COMO DEMITIR UM TREINADOR


Alguns meses bem antes...

     A - Não suporto ele. Acho arrogante, metido a besta e, no entanto, tá aí, idolatrado pela torcida.

     B – Não só idolatrado pela torcida. É impensável demiti-lo.

     A – O pior é isso. Se o time continuar ganhando ele vai se eternizar como treinador e aí...

     B – Vai mandar mais do que nós.

     A – Não só vai mandar mais do que nós; vai fazer do time a sua extensão. Quando faltar algum jogador ele vai exigir uma imediata reposição e não poderemos fazer nada. E, hoje em dia, futebol é negócio. Temos que gerenciar esta empresa chamada clube de futebol de maneira a que nos dê lucro, como qualquer outra empresa. Os resultados são secundários. Em primeiro lugar os negócios.

     B – É, mas com bons resultados podemos fazer bons negócios, vendendo jogadores para a Europa...

     A – Mas às vezes bons resultados não são bons negócios. Se ele classificar o time para aquele grande torneio, por exemplo, a torcida exigirá um grande time e ficaremos no vermelho, se não tivermos outra saída.
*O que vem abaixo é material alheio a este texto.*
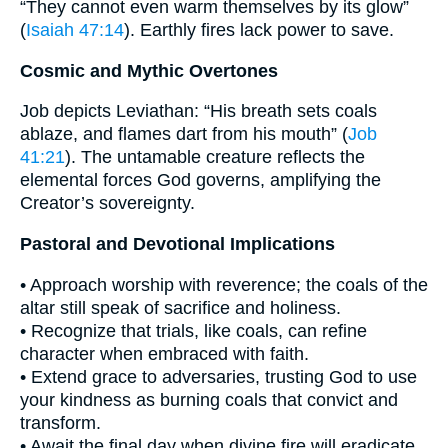
“They cannot even warm themselves by its glow”
(
Isaiah 47:14
). Earthly fires lack power to save.
Cosmic and Mythic Overtones
Job depicts Leviathan: “His breath sets coals
ablaze, and flames dart from his mouth” (
Job
41:21
). The untamable creature reflects the
elemental forces God governs, amplifying the
Creator’s sovereignty.
Pastoral and Devotional Implications
• Approach worship with reverence; the coals of the
altar still speak of sacrifice and holiness.
• Recognize that trials, like coals, can refine
character when embraced with faith.
• Extend grace to adversaries, trusting God to use
your kindness as burning coals that convict and
transform.
• Await the final day when divine fire will eradicate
     B – Temos que ver uma maneira de despedi-lo.

     A – Acredito que somente com maus resultados.


Poucos meses depois...

     A – Tenho algumas ofertas de clubes estrangeiros. Boas ofertas, mas não sei como fazer porque isso desfalcaria o time e está começando o regional.

     B – Mas temos que pensar nos negócios, não é verdade?

     A – Em primeiro lugar. Aquele tempo de amor à camiseta já passou. Só a torcida que não sabe disso. Mas a torcida não precisa saber de nada. Basta que fique torcendo e enchendo o estádio.

     B – Então vamos aceitar as propostas para fazer caixa.

     A – Mas tem que ser aos poucos. Um time não pode ser desmontado de repente.

     B – E a torcida idolatra aquela peste do treinador.

     A – Arrogante!

     B – Bem que se pode dar um jeito. Podemos usar esse mesmo argumento da arrogância. Falar com os jogadores que estão sendo pretendidos. Mostrar as vantagens que eles terão se forem vendidos, falar em seleção...

     A – Quem sabe? Parece ser uma boa idéia. Vamos ver o que se pode fazer...

     B – Se ele ainda entendesse que os negócios devem vir em primeiro lugar... Mas é uma besta quadrada! Quer só ganhar, ganhar...

     A – Sem time ele não vai conseguir ganhar e treinador que perde pode ser demitido, por mais que a torcida goste dele.

     B – A torcida tem mais é que torcer e encher o estádio, não é assim?

     A – Vamos vender aos poucos. Para isso, temos que criar situações. Para alguns jogadores mais broncos podemos dizer que a torcida não gosta deles e colocamos torcedores nossos no estádio, em dia de jogo, vaiando eles. Até que eles entendam que será melhor para eles se forem negociados.

     B – E os outros?

     A – Podemos fazer vazar comentários que o treinador não gosta deles até eles ficarem numa situação insustentável e não obedecerem mais as instruções... Há várias possibilidades...

     A - Poderemos contar com contusões, também. Sempre acontecem.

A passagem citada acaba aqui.